North Italian immigrant Guglielmo (William) Anselmi purchased three shoe stores in the King Country, known as King Country Shoes, in 1948. His son Tony Anselmi opened a discount shoe store in Lynn Mall, New Zealand's first shopping mall, when it opened in 1963. He named it Shane's Shoetown, after his son.

He later added stores in Karangahape Road, Ōtara and St Lukes Shopping Centre.

Tony's son Shane returned to the company following the 1987 sharemarket crash.

By 2014, the company had 60 high-street stores branded as Overland, Merchant 1948 and Mi Piaci. It was designing 40% of its shoes in-house, with designers recruited from Nike or Adidas or as new graduates from the London College of Fashion.

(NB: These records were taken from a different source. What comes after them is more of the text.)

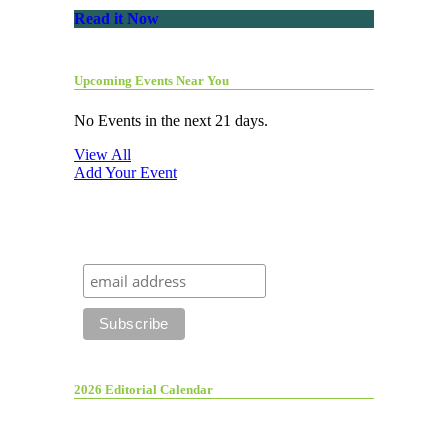
Read it Now
Upcoming Events Near You
No Events in the next 21 days.
View All
Add Your Event
2026 Editorial Calendar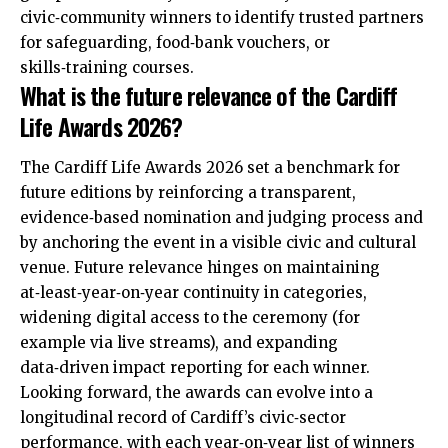
civic‑community winners to identify trusted partners
for safeguarding, food‑bank vouchers, or
skills‑training courses.
What is the future relevance of the Cardiff
Life Awards 2026?
The Cardiff Life Awards 2026 set a benchmark for
future editions by reinforcing a transparent,
evidence‑based nomination and judging process and
by anchoring the event in a visible civic and cultural
venue. Future relevance hinges on maintaining
at‑least‑year‑on‑year continuity in categories,
widening digital access to the ceremony (for
example via live streams), and expanding
data‑driven impact reporting for each winner.
Looking forward, the awards can evolve into a
longitudinal record of Cardiff’s civic‑sector
performance, with each year‑on‑year list of winners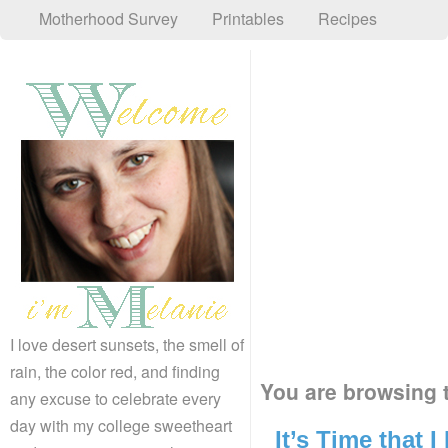
Motherhood Survey
Printables
Recipes
I love desert sunsets, the smell of
rain, the color red, and finding
You are browsing t
any excuse to celebrate every
day with my college sweetheart
It’s Time that 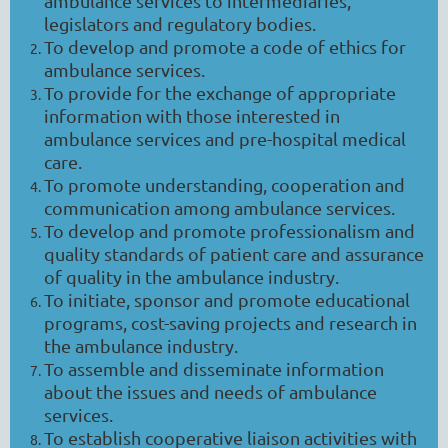
ambulance services to intermediaries,
legislators and regulatory bodies.
To develop and promote a code of ethics for
ambulance services.
To provide for the exchange of appropriate
information with those interested in
ambulance services and pre-hospital medical
care.
To promote understanding, cooperation and
communication among ambulance services.
To develop and promote professionalism and
quality standards of patient care and assurance
of quality in the ambulance industry.
To initiate, sponsor and promote educational
programs, cost-saving projects and research in
the ambulance industry.
To assemble and disseminate information
about the issues and needs of ambulance
services.
To establish cooperative liaison activities with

In 2017, the company had 57 stores in New Zealand and Australia, including 13 under the Mi Piaci brand. These included 13 Mi Piaci stores. Overland stores were gradually being rebranded as Merchant 1948.

A concept store for the Deuce sneaker brand briefly operated in Newmarket, Auckland from 2017.

In early 2018, the company won an award for New Zealand's best workplace. At the time it had 450 store across New Zealand and Australia.

In 2018, a member of the Anselmi family, Oscar Anselmi, established his own shoe brand Collective Canvas.

In April 2019, a new store opened in Tauranga in 2019 as part of the second stage of the Tauranga Crossing shopping centre. In October 2019, a new Merchant 1948 flagship store opened in Auckland as part of the new Westfield Newmarket shopping mall.

In January 2020, a car crashed through the front window of the Merchant 1948 store in Taupō. Three people were injured, including a woman who was pinned against shelving.

In 2021, rival shoe retail company Hannahs was reported to be closing its Hannahs and Number One Shoes stores, in part due to rising competition from Merchant 1948 and Mi Piaci.

A Merchant 1948 store was due to open in Invercargill Central Mall in late 2022.